Myrtle Rivers, born July 25 1926, affectionately known as Miss Veanie, recently celebrated her 90th birthday surrounded by family and friends.
A party in her honor was held at Scholars Park in West Bay on July 23.
She is the mother of 11 children, and has 26 grandchildren and 24 great-grandchildren.
Miss Veanie was just 5 years old when her mother passed away.
“But she was destined to give what she herself was lacking: the love and nurturing of a mother,” said family friend Eziethamae Bodden.
“Before she had any children of her own, the neighborhood children would frequent her yard,” said Ms. Bodden. “Those years, there wasn’t much to eat but she ensured they had something to nibble on.”
As her children came along and grew, other children would spend time at her home playing marbles and other games, added Ms. Bodden.
“And she didn’t mind that one bit. She was a special mother to the community’s children. At least she could keep an eye on them. She would rather have them all around her than around some corner getting into problems.”
Ms. Bodden said Miss Veanie continually gave and helped whoever she came in touch with throughout her life.
“Her house was steps away from the West Bay Town Hall School site of today’s Sir John A. Cumber Primary School, and if any child was without money for lunch, she made sure they did not go hungry,” said Ms. Bodden.
“If someone managed to get a cut, scraped knees or bucked their toe, she was always right there to clean and bandage the injury.”
Ms. Bodden has her own fond memories of Miss Veanie’s connection with the children of the community.
“I remember when I attended, and when my daughters attended the Sir John A. Cumber Primary School, Miss Veanie sold snacks,” said Ms. Bodden.
“It was always a treat to buy icicles after a hot day on the play field.”

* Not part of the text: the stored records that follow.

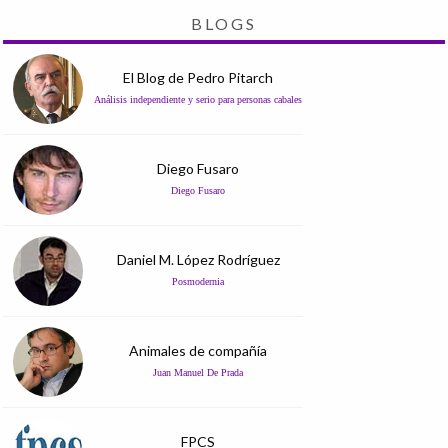
BLOGS
El Blog de Pedro Pitarch
Análisis independiente y serio para personas cabales
Diego Fusaro
Diego Fusaro
Daniel M. López Rodríguez
Posmodernia
Animales de compañía
Juan Manuel De Prada
FPCS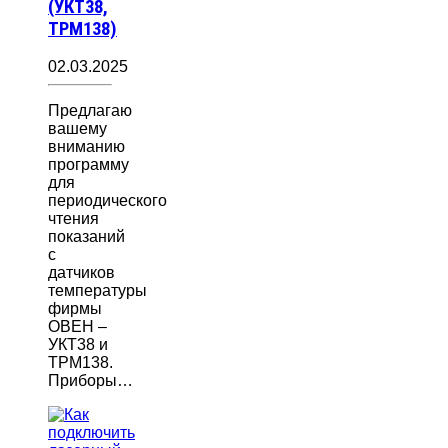
(УКТ38,
ТРМ138)
02.03.2025
Предлагаю
вашему
вниманию
программу
для
периодического
чтения
показаний
с
датчиков
температуры
фирмы
ОВЕН –
УКТ38 и
ТРМ138.
Приборы…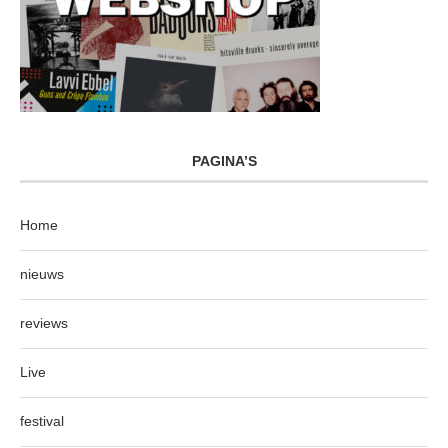
PAGINA’S
Home
nieuws
reviews
Live
festival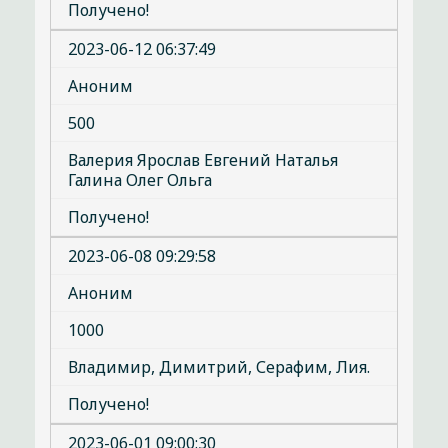
Получено!
2023-06-12 06:37:49
Аноним
500
Валерия Ярослав Евгений Наталья
Галина Олег Ольга
Получено!
2023-06-08 09:29:58
Аноним
1000
Владимир, Димитрий, Серафим, Лия.
Получено!
2023-06-01 09:00:30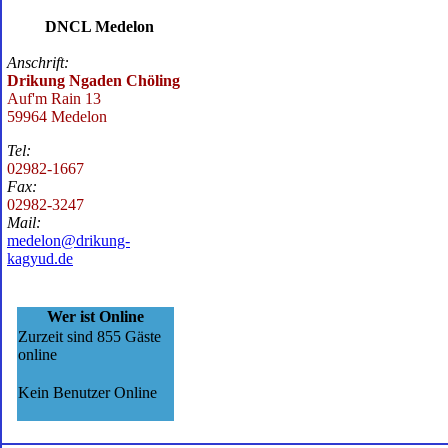
DNCL Medelon
Anschrift:
Drikung Ngaden Chöling
Auf'm Rain 13
59964 Medelon
Tel:
02982-1667
Fax:
02982-3247
Mail:
medelon@drikung-
kagyud.de
Wer ist Online
Zurzeit sind 855 Gäste
online
Kein Benutzer Online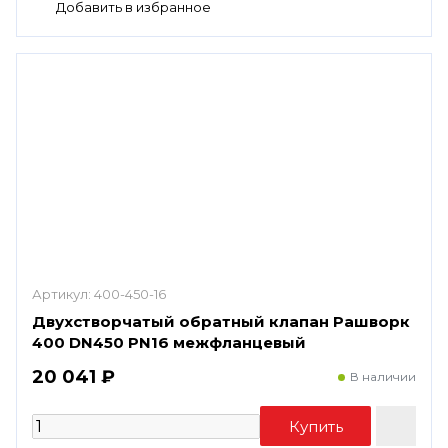
Артикул:
400-450-16
Двухстворчатый обратный клапан Рашворк
400 DN450 PN16 межфланцевый
20 041 ₽
В наличии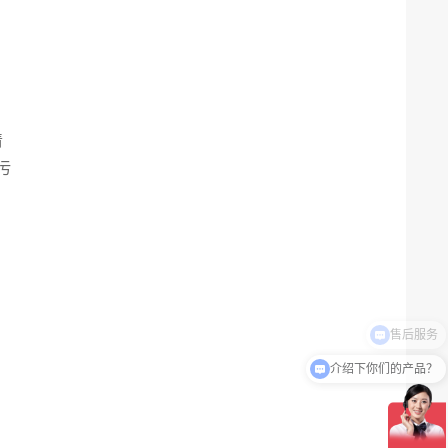
清
污
介绍下你们的产品？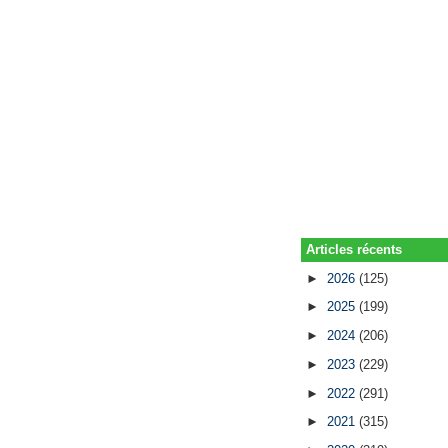
Articles récents
►
2026
(125)
►
2025
(199)
►
2024
(206)
►
2023
(229)
►
2022
(291)
►
2021
(315)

Ms. Bodden said Miss Veanie indicates that her memory is fading, but those members of the community, now grown, are the same ones who remind her of what she did for them as children, and also how grateful they are to her.
Miss Veanie summed it up simply: “I just love everybody and I love to help people; it makes me happy.”
Ms. Bodden said Miss Veanie is recognized for her abundant love, kindness, advice and every kind act her hands could render.
“Filled with love from her heart, whatever she had she shared, leaving herself out most times,” said Ms. Bodden.
“This is what Miss Veanie is known for, and I am sure the half has not yet been told of all her goodwill towards all human kind,” she said.